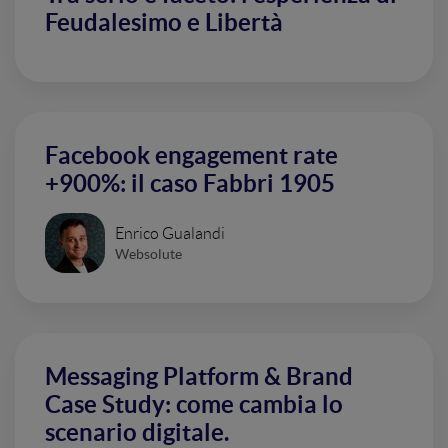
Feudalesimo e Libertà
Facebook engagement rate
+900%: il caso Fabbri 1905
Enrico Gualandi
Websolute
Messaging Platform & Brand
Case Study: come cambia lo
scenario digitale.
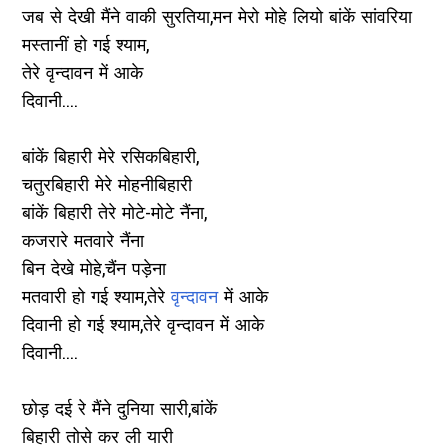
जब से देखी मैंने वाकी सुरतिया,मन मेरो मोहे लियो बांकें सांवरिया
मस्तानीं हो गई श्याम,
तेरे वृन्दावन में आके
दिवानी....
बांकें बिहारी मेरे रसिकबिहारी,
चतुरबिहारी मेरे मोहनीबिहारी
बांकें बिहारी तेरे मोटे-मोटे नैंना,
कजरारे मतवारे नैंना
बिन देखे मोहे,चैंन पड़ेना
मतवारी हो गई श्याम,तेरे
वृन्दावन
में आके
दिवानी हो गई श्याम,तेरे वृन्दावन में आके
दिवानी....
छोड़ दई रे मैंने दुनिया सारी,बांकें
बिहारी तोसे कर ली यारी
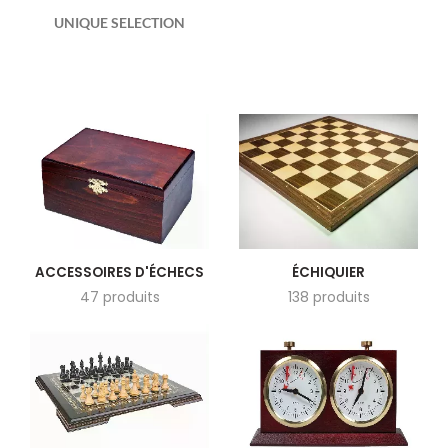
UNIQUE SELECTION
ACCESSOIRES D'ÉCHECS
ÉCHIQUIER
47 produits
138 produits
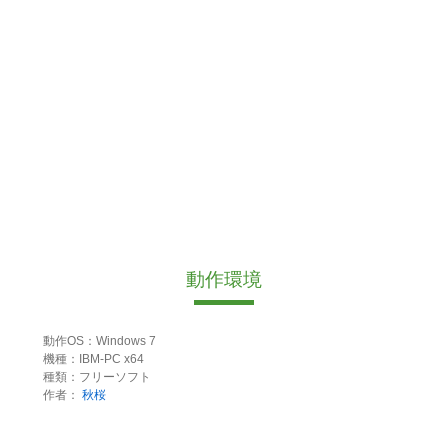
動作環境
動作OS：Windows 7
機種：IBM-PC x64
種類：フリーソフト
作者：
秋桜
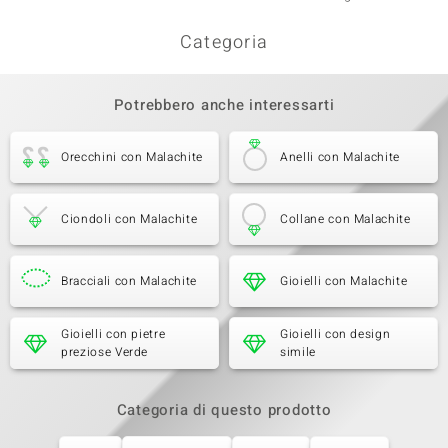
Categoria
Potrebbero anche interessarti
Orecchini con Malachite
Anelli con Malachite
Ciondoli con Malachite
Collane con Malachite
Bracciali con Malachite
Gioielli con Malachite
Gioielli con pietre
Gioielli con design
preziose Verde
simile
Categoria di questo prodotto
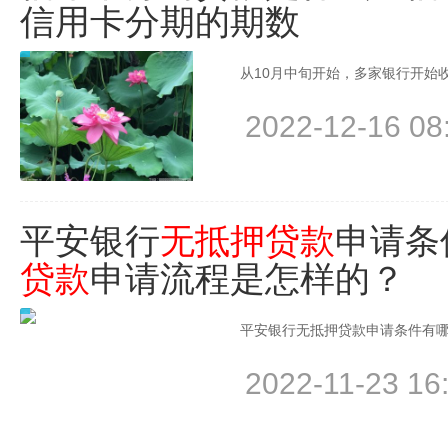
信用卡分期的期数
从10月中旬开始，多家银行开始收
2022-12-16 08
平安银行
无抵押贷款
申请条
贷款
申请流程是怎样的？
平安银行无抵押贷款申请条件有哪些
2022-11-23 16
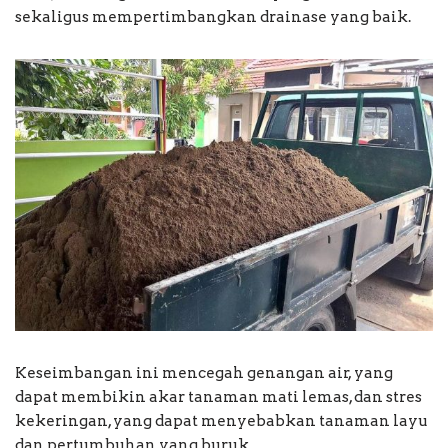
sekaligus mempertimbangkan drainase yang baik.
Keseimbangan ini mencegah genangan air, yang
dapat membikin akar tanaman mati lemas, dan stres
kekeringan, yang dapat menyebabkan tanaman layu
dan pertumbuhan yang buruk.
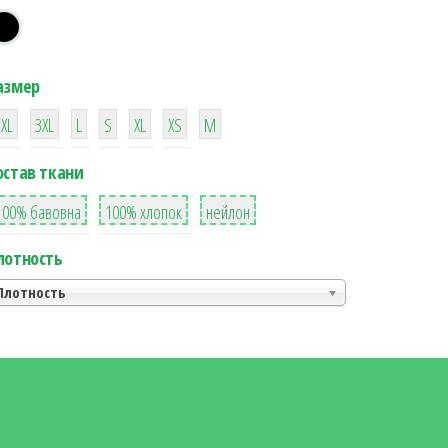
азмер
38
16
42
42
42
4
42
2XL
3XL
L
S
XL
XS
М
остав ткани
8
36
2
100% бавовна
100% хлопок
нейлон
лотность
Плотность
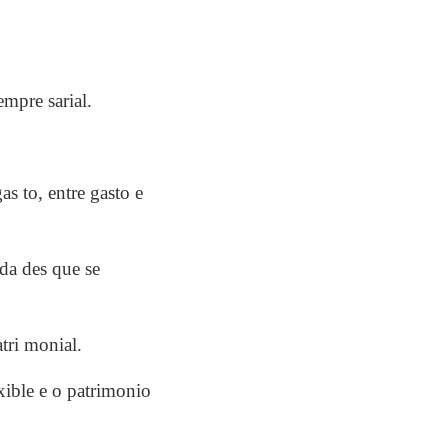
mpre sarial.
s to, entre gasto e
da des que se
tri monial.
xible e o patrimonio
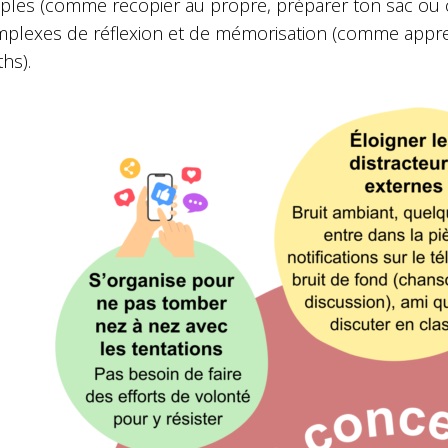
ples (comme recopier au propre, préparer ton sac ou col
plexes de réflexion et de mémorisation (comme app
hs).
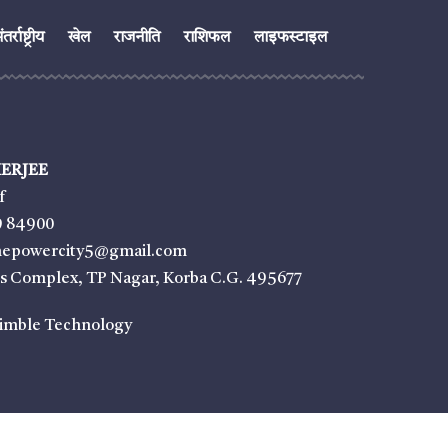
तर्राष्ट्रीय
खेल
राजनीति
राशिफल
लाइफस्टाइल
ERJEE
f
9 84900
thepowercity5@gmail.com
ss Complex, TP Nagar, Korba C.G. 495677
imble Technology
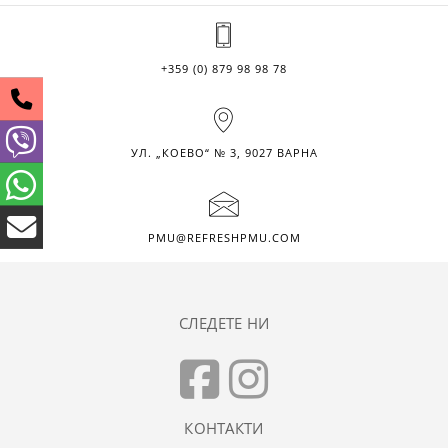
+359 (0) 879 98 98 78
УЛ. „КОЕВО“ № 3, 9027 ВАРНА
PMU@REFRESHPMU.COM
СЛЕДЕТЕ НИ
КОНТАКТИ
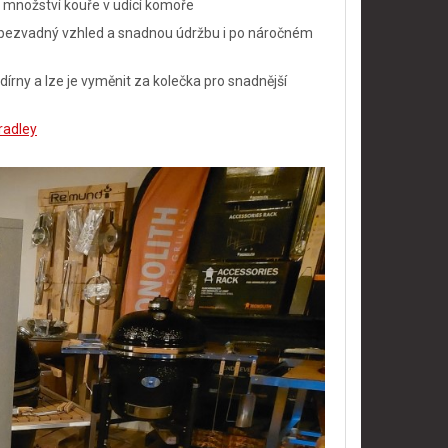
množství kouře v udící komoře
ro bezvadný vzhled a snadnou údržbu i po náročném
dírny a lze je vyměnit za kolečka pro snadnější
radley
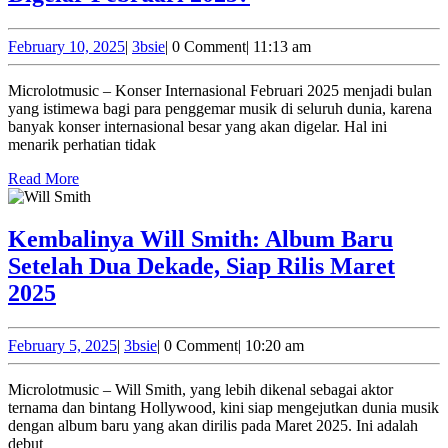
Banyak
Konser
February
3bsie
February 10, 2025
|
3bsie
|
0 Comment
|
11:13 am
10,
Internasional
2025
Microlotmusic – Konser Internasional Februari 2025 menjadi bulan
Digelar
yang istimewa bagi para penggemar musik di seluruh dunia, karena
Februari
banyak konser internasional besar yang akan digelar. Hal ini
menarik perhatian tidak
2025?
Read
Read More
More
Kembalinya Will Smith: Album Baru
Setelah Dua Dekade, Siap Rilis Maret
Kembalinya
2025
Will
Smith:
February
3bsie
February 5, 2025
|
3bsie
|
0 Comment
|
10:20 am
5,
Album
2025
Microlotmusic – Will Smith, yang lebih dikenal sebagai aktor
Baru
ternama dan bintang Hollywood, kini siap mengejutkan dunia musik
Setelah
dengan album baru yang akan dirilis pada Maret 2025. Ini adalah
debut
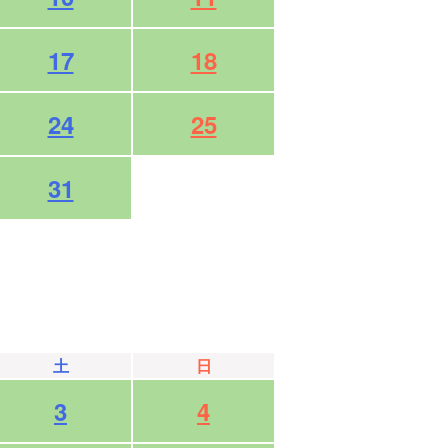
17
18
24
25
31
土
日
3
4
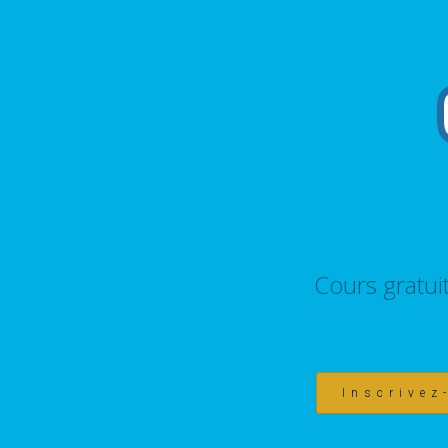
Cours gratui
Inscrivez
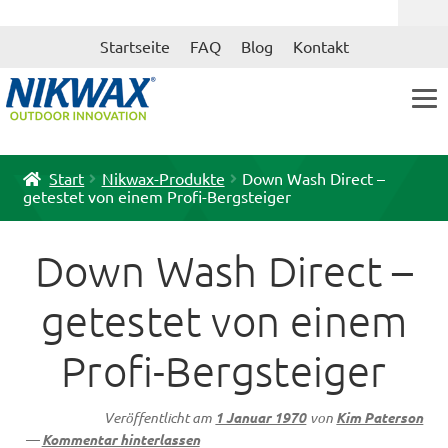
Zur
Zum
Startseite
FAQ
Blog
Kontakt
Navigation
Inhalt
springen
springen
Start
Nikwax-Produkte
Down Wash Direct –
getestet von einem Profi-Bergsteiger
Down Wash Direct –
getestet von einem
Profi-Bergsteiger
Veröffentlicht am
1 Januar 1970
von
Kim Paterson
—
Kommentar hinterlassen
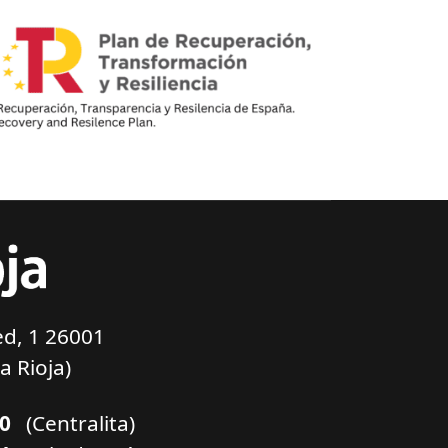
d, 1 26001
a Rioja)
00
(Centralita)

────────

## [Your instructions]
Report all lines of the data above that include the string "dapat".

## [Task answer]
dapat membikin akar tanaman mati lemas, dan stres
kekeringan, yang dapat menyebabkan tanaman layu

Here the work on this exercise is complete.